頭を振って邪念を払いのけ、俺は席に座った。
いつも通りPCを起動して、いつも通り静かにヘッドホンを付けて作業をする。
最近は美頭姫と一緒のせいで登校時間が少し早く、時間が余っていた。
程なくして、すっかり顔見知りの女子2人も教室に入って来た。
PCが立ち上がるまで来なかったのだ、何か話していたのだろう。
俺には関係ないことだ、すぐに目線をPCに戻すと、俺は作業に明け暮れた。
△
嫌なことは連続して起こる、という話を聞いたことがある。
理由は不明だが、実際そうなのだ。
なのに幸福は連続しないから、人生は嫌になる。
「……悪いけどさ、揚羽。今俺、お前に構う気分じゃねぇんだわ」
「何言ってるの兄さん? いつから兄さんは拒否権を使えるようになったの?」
「…………」
昼休み、目の前の空白になった席に、すっぽりと収まる1歳差の妹に、俺はローテンションで話し掛けた。
揚羽は相変わらずニコニコ笑顔だが、俺のPCに手を伸ばして来て、その手を俺は掴み取る。
いつも受けるだけの俺が、今日は破壊されるのを拒否したのが意外だったのか、揚羽の表情が強張った。

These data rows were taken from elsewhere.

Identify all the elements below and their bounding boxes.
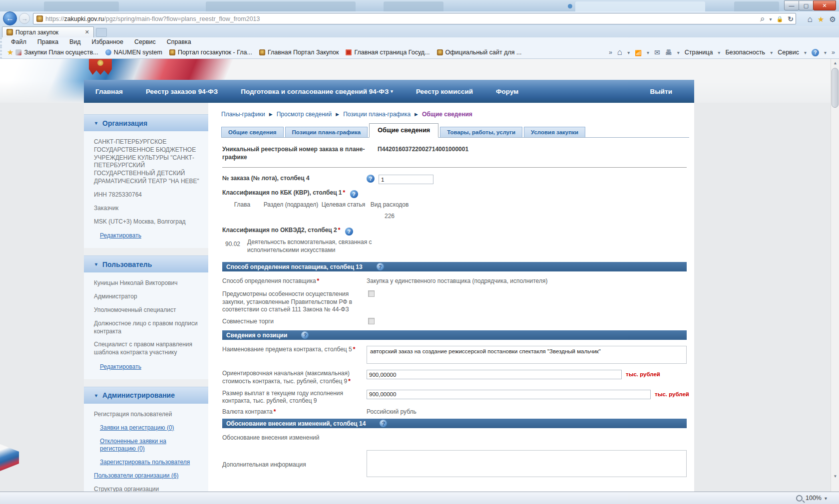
organization-header[interactable]: Организация — [84, 114, 208, 131]
tab-general-1[interactable]: Общие сведения — [221, 127, 284, 137]
cmd-security[interactable]: Безопасность — [725, 49, 765, 56]
tab-close-icon[interactable]: ✕ — [84, 29, 90, 35]
tab-goods-works-services[interactable]: Товары, работы, услуги — [440, 127, 522, 137]
nav-home[interactable]: Главная — [84, 88, 134, 95]
nav-orders-registry[interactable]: Реестр заказов 94-ФЗ — [134, 88, 229, 95]
tab-general-active[interactable]: Общие сведения — [369, 123, 438, 138]
menu-favorites[interactable]: Избранное — [92, 38, 123, 45]
favorite-item[interactable]: Портал госзакупок - Гла... — [169, 49, 252, 56]
browser-tab-active[interactable]: Портал закупок ✕ — [2, 26, 94, 37]
mail-icon[interactable] — [654, 48, 660, 56]
zoom-dropdown-icon[interactable] — [825, 495, 827, 502]
dropdown-icon[interactable] — [647, 49, 649, 56]
collapse-icon — [95, 393, 97, 398]
print-icon[interactable] — [665, 48, 672, 56]
dropdown-icon[interactable] — [627, 49, 630, 56]
zoom-control[interactable]: 100% — [796, 495, 827, 502]
dropdown-icon[interactable] — [677, 49, 680, 56]
nav-preparation[interactable]: Подготовка и согласование сведений 94-ФЗ… — [229, 88, 405, 95]
dropdown-icon[interactable] — [718, 49, 720, 56]
forward-button[interactable]: → — [19, 13, 30, 24]
tab-favicon — [6, 29, 13, 35]
search-dropdown-icon[interactable] — [770, 15, 772, 22]
joint-bidding-checkbox[interactable] — [368, 318, 375, 324]
menu-service[interactable]: Сервис — [134, 38, 156, 45]
logout-link[interactable]: Выйти — [639, 88, 695, 95]
content-tabs: Общие сведения Позиции плана-графика Общ… — [221, 123, 689, 138]
nav-commissions[interactable]: Реестр комиссий — [405, 88, 484, 95]
favorites-icon[interactable] — [818, 15, 824, 24]
breadcrumb-current: Общие сведения — [422, 111, 472, 118]
address-bar-row: ← → https://zakupki.gov.ru/pgz/spring/ma… — [0, 11, 839, 26]
back-button[interactable]: ← — [3, 11, 17, 25]
scroll-down-icon[interactable]: ▼ — [831, 472, 839, 481]
organization-structure-link[interactable]: Структура организации — [94, 486, 202, 492]
nav-forum[interactable]: Форум — [484, 88, 530, 95]
tools-gear-icon[interactable] — [830, 15, 836, 24]
help-icon[interactable]: ? — [301, 331, 309, 339]
dropdown-icon[interactable] — [804, 49, 807, 56]
administration-header[interactable]: Администрирование — [84, 387, 208, 404]
help-icon[interactable]: ? — [350, 190, 358, 198]
menu-help[interactable]: Справка — [167, 38, 191, 45]
help-icon[interactable]: ? — [812, 49, 819, 56]
home-icon[interactable] — [617, 47, 622, 57]
dropdown-icon[interactable] — [824, 49, 827, 56]
favorite-item[interactable]: Закупки План осуществ... — [15, 49, 98, 56]
close-button[interactable]: ✕ — [813, 0, 836, 10]
scrollbar-thumb[interactable] — [832, 68, 839, 108]
help-icon[interactable]: ? — [367, 175, 375, 183]
new-tab-stub[interactable] — [96, 28, 107, 37]
favorite-item[interactable]: Главная страница Госуд... — [346, 49, 429, 56]
features-checkbox[interactable] — [368, 290, 375, 297]
registration-requests-link[interactable]: Заявки на регистрацию (0) — [100, 424, 202, 432]
maximize-button[interactable]: ▢ — [799, 0, 814, 10]
currency-label: Валюта контракта — [222, 408, 273, 415]
section-position-info: Сведения о позиции ? — [222, 330, 687, 340]
search-icon[interactable] — [760, 14, 765, 24]
kbk-col-target: Целевая статья — [320, 201, 367, 209]
user-role: Специалист с правом направления шаблона … — [94, 341, 202, 357]
minimize-button[interactable]: — — [784, 0, 799, 10]
required-marker: * — [348, 378, 351, 385]
organization-users-link[interactable]: Пользователи организации (6) — [94, 472, 202, 480]
breadcrumb-positions[interactable]: Позиции плана-графика — [343, 111, 411, 118]
payments-input[interactable] — [367, 390, 651, 399]
dropdown-icon[interactable] — [770, 49, 773, 56]
menu-edit[interactable]: Правка — [37, 38, 58, 45]
maxprice-input[interactable] — [367, 370, 622, 379]
breadcrumb-plans[interactable]: Планы-графики — [221, 111, 265, 118]
overflow-chevron-icon[interactable] — [609, 49, 612, 56]
vertical-scrollbar[interactable]: ▲ ▼ — [831, 59, 839, 492]
tab-purchase-conditions[interactable]: Условия закупки — [524, 127, 585, 137]
rejected-requests-link[interactable]: Отклоненные заявки на регистрацию (0) — [100, 438, 202, 454]
scroll-up-icon[interactable]: ▲ — [831, 59, 839, 67]
register-user-link[interactable]: Зарегистрировать пользователя — [100, 459, 202, 467]
add-favorite-icon[interactable] — [7, 48, 13, 57]
address-field[interactable]: https://zakupki.gov.ru/pgz/spring/main-f… — [33, 13, 796, 24]
help-icon[interactable]: ? — [377, 263, 384, 270]
additional-info-textarea[interactable] — [367, 450, 687, 477]
favorite-item[interactable]: Официальный сайт для ... — [437, 49, 522, 56]
user-edit-link[interactable]: Редактировать — [100, 363, 141, 371]
cmd-page[interactable]: Страница — [685, 49, 713, 56]
user-header[interactable]: Пользователь — [84, 255, 208, 272]
home-icon[interactable] — [808, 14, 813, 24]
favorite-item[interactable]: NAUMEN system — [105, 49, 162, 56]
organization-edit-link[interactable]: Редактировать — [100, 232, 141, 240]
sidebar: Организация САНКТ-ПЕТЕРБУРГСКОЕ ГОСУДАРС… — [84, 103, 208, 492]
help-icon[interactable]: ? — [345, 228, 353, 236]
rss-icon[interactable] — [635, 48, 642, 56]
menu-view[interactable]: Вид — [69, 38, 81, 45]
main-content: Планы-графики Просмотр сведений Позиции … — [208, 103, 699, 492]
order-number-input[interactable] — [379, 175, 433, 184]
breadcrumb-view[interactable]: Просмотр сведений — [277, 111, 332, 118]
favorite-item[interactable]: Главная Портал Закупок — [259, 49, 339, 56]
cmd-tools[interactable]: Сервис — [778, 49, 799, 56]
subject-textarea[interactable]: авторский заказ на создание режиссерской… — [367, 346, 687, 364]
refresh-icon[interactable] — [788, 15, 794, 23]
tab-plan-positions[interactable]: Позиции плана-графика — [285, 127, 368, 137]
menu-file[interactable]: Файл — [11, 38, 26, 45]
overflow-chevron-icon[interactable] — [832, 49, 835, 56]
help-icon[interactable]: ? — [380, 420, 387, 427]
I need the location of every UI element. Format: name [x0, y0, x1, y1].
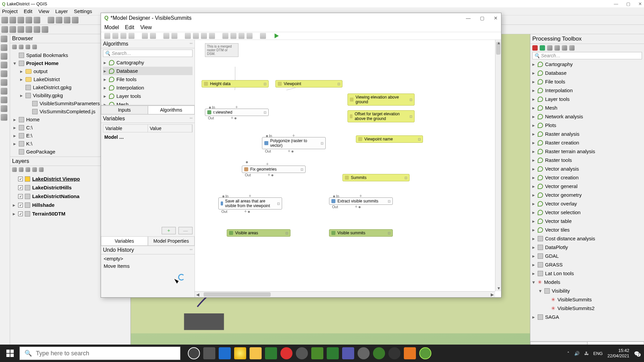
app-icon[interactable]	[234, 347, 246, 359]
output-visible-areas[interactable]: Visible areas⊡	[227, 229, 290, 237]
remove-variable-button[interactable]: —	[178, 227, 193, 234]
tool-icon[interactable]	[17, 26, 24, 33]
tray-notifications-icon[interactable]: 💬2	[634, 351, 639, 356]
toolbox-item[interactable]: ▸Vector analysis	[532, 165, 643, 173]
tray-clock[interactable]: 15:4222/04/2021	[607, 348, 629, 359]
input-viewpoint-name[interactable]: Viewpoint name⊡	[356, 135, 423, 143]
tool-icon[interactable]	[9, 26, 16, 33]
tool-icon[interactable]	[1, 79, 7, 86]
zoom-icon[interactable]	[201, 33, 207, 39]
designer-tb-icon[interactable]	[230, 33, 236, 39]
toolbox-item[interactable]: ▸Cost distance analysis	[532, 234, 643, 243]
tool-icon[interactable]	[1, 70, 7, 77]
menu-layer[interactable]: Layer	[55, 8, 68, 14]
obs-icon[interactable]	[388, 347, 400, 359]
toolbox-item[interactable]: ▸Plots	[532, 121, 643, 130]
toolbox-search[interactable]: 🔍 Search…	[532, 52, 642, 59]
tool-icon[interactable]	[9, 17, 16, 23]
designer-minimize-icon[interactable]: —	[466, 15, 471, 21]
designer-tb-icon[interactable]	[247, 33, 253, 39]
toolbox-item[interactable]: ▸Network analysis	[532, 112, 643, 121]
browser-tb-icon[interactable]	[19, 45, 23, 49]
cortana-icon[interactable]	[188, 347, 200, 359]
menu-view[interactable]: View	[39, 8, 49, 14]
toolbox-item[interactable]: ▸GRASS	[532, 260, 643, 269]
algo-tree-item[interactable]: ▸File tools	[103, 75, 193, 83]
layers-tb-icon[interactable]	[19, 167, 23, 172]
add-variable-button[interactable]: ＋	[162, 227, 176, 234]
algo-tree-item[interactable]: ▸Mesh	[103, 100, 193, 105]
toolbox-item[interactable]: ▸Interpolation	[532, 86, 643, 95]
minimize-icon[interactable]: —	[614, 1, 618, 6]
qgis-icon[interactable]	[373, 347, 385, 359]
layers-tb-icon[interactable]	[32, 167, 37, 172]
qgis-active-icon[interactable]	[419, 347, 431, 359]
toolbox-item[interactable]: ▸Raster terrain analysis	[532, 147, 643, 156]
toolbox-tb-icon[interactable]	[547, 45, 552, 51]
browser-tb-icon[interactable]	[32, 45, 37, 49]
tool-icon[interactable]	[1, 62, 7, 68]
toolbox-tree[interactable]: ▸Cartography▸Database▸File tools▸Interpo…	[530, 59, 644, 341]
designer-tb-icon[interactable]	[142, 33, 148, 39]
designer-tb-icon[interactable]	[260, 33, 266, 39]
menu-settings[interactable]: Settings	[74, 8, 92, 14]
taskbar[interactable]: 🔍Type here to search ˄ 🔊 🖧 ENG 15:4222/0…	[0, 345, 644, 362]
steam-icon[interactable]	[296, 347, 308, 359]
tray-lang[interactable]: ENG	[593, 351, 603, 356]
tool-icon[interactable]	[34, 26, 40, 33]
toolbox-item[interactable]: ▸DataPlotly	[532, 243, 643, 252]
maximize-icon[interactable]: ▢	[626, 1, 630, 6]
toolbox-item[interactable]: ▸GDAL	[532, 252, 643, 260]
redo-icon[interactable]	[171, 33, 177, 39]
tab-variables[interactable]: Variables	[101, 236, 148, 246]
dock-icon[interactable]: ▫▫	[190, 247, 193, 253]
run-icon[interactable]	[273, 33, 279, 39]
toolbox-item[interactable]: ▸Vector overlay	[532, 199, 643, 208]
start-button[interactable]	[1, 345, 19, 362]
layers-tb-icon[interactable]	[39, 167, 44, 172]
tool-icon[interactable]	[17, 17, 24, 23]
tray-volume-icon[interactable]: 🔊	[574, 351, 580, 356]
toolbox-item[interactable]: ▸Vector geometry	[532, 191, 643, 199]
toolbox-item[interactable]: ▸Mesh	[532, 104, 643, 112]
toolbox-item[interactable]: ▸Vector general	[532, 182, 643, 191]
designer-menubar[interactable]: Model Edit View	[101, 23, 501, 32]
tab-model-properties[interactable]: Model Properties	[148, 236, 195, 246]
tool-icon[interactable]	[25, 17, 32, 23]
designer-tb-icon[interactable]	[120, 33, 126, 39]
model-designer-window[interactable]: Q *Model Designer - VisibleSummits — ▢ ✕…	[101, 13, 501, 298]
tool-icon[interactable]	[1, 26, 8, 33]
menu-edit[interactable]: Edit	[24, 8, 33, 14]
algo-tree-item[interactable]: ▸Interpolation	[103, 83, 193, 92]
alg-rviewshed[interactable]: In+ r.viewshed⊡ Out+	[205, 109, 269, 116]
calc-icon[interactable]	[311, 347, 323, 359]
toolbox-item[interactable]: ▸SAGA	[532, 313, 643, 321]
toolbox-tb-icon[interactable]	[540, 45, 545, 51]
toolbox-item[interactable]: ▸Lat Lon tools	[532, 269, 643, 278]
toolbox-item[interactable]: ▾✳Models	[532, 278, 643, 287]
algo-tree-item[interactable]: ▸Database	[103, 67, 193, 75]
designer-menu-model[interactable]: Model	[104, 24, 119, 31]
browser-tb-icon[interactable]	[12, 45, 17, 49]
model-canvas[interactable]: This is a merged raster DTM or DSM. Heig…	[195, 40, 501, 297]
undo-icon[interactable]	[163, 33, 169, 39]
algo-tree-item[interactable]: ▸Cartography	[103, 58, 193, 67]
gvim-icon[interactable]	[327, 347, 339, 359]
vim-icon[interactable]	[265, 347, 277, 359]
designer-tb-icon[interactable]	[112, 33, 118, 39]
tool-icon[interactable]	[56, 17, 62, 23]
toolbox-item[interactable]: ▸Raster creation	[532, 138, 643, 147]
tray-network-icon[interactable]: 🖧	[584, 351, 589, 356]
dock-icon[interactable]: ▫▫	[190, 116, 193, 122]
tool-icon[interactable]	[72, 17, 78, 23]
left-toolstrip[interactable]	[0, 34, 10, 352]
designer-menu-view[interactable]: View	[140, 24, 152, 31]
layers-tb-icon[interactable]	[25, 167, 30, 172]
tool-icon[interactable]	[1, 17, 8, 23]
canvas-hscroll[interactable]: ◀▶	[195, 291, 495, 297]
edge-icon[interactable]	[219, 347, 231, 359]
alg-polygonize[interactable]: In+ Polygonize (raster to vector)⊡ Out+	[262, 137, 326, 149]
taskview-icon[interactable]	[203, 347, 215, 359]
close-icon[interactable]: ✕	[638, 1, 642, 6]
canvas-vscroll[interactable]: ▲▼	[495, 40, 501, 291]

「なぁ、揚羽。俺はさ、本当に女ってものが信じられなくなって来たのかもしれない。なんなんだよ……どいつもこいつも……。いつまでガキの振る舞いをしてれば気が済むんだ」
「……何それ? 例の居候ちゃんの話?」
「それと津月だよ。なんであいつこっちに来たんだ? お前は理由を知ってるんだろ?」
「…………」
揚羽は作り笑顔をやめ、目線を前の席で人に囲まれながら弁当を食べる津月に移した。
津月はこちらに気付くことなく、明るく生徒達とお喋りしていた。
「……さぁ、私にもわかんない。兄さんの事が好きだから、戻って来たんじゃないの?」
そっけない態度だった。
吐き捨てるように言うと、揚羽は手に持った小さいパックの牛乳を、ストローで飲んだ。
知らないのが嘘くさい……だが、嘘をついてる確証も得られない、か。
「やっぱ女って信じらんねぇ。依頼だけくれればいいんだよ、もう知らん」
「兄さんは無駄に優しいから手玉に取られるんだよ。居候なんかと暮らしてないで、さっさとうちに帰って来ればいい。そうしたら、私も嫌がらせしないよ?」
「ヤダね。母さんが死ぬまでは帰らねぇ」
「…………」
揚羽は無言で机を蹴り倒した。
PCやキーボードが無残にも転び、机の中に置き勉してる教科書も散らばった。
……ああ、これだ。
こうしてるうちは自分が役割を果たせていると実感できて、生きる意味に繋がってる気がする。
妹を激昂させる兄なんて最低だが、俺はそれでいいよ。
ガタリと立ち上がり、妹は俯きながら肩を揺らして、俺に問い掛けた。
「……兄さんは、どうしてそこまでするの? 私達兄妹を育ててくれたお母さんなんだよ? あの人は家を開ける事が多かったけれど、ご飯は作って来れたし、家事も毎日やって来れた……。何がダメなの? 何が悪いの? 兄さんは女がわからないって言ったけど、私には兄さんがわからないよ……!」
悲痛な声が教室に響く。
ああ、俺は何をしてるんだろう。
俺を嫌ってる相手に、俺が騙してる相手に相談を持ちかけるなんて、気が狂ってたのだろうか。
揚羽は目から涙を零し、俺を睨みつけていた。
「……私、まだ兄さんのこと、信じてるから。兄さん、昔から優しかった……今でも人の事で悩んでる。だから……」
そこまで言うと、彼女はクルリと身を翻して、大股で教室を出て行った。
……はぁ。
「いっそ、取り違えだった、とかなら言えたのにな……」
寂しく呟くと、俺はバラバラに散らかった物を片付け出すのだった。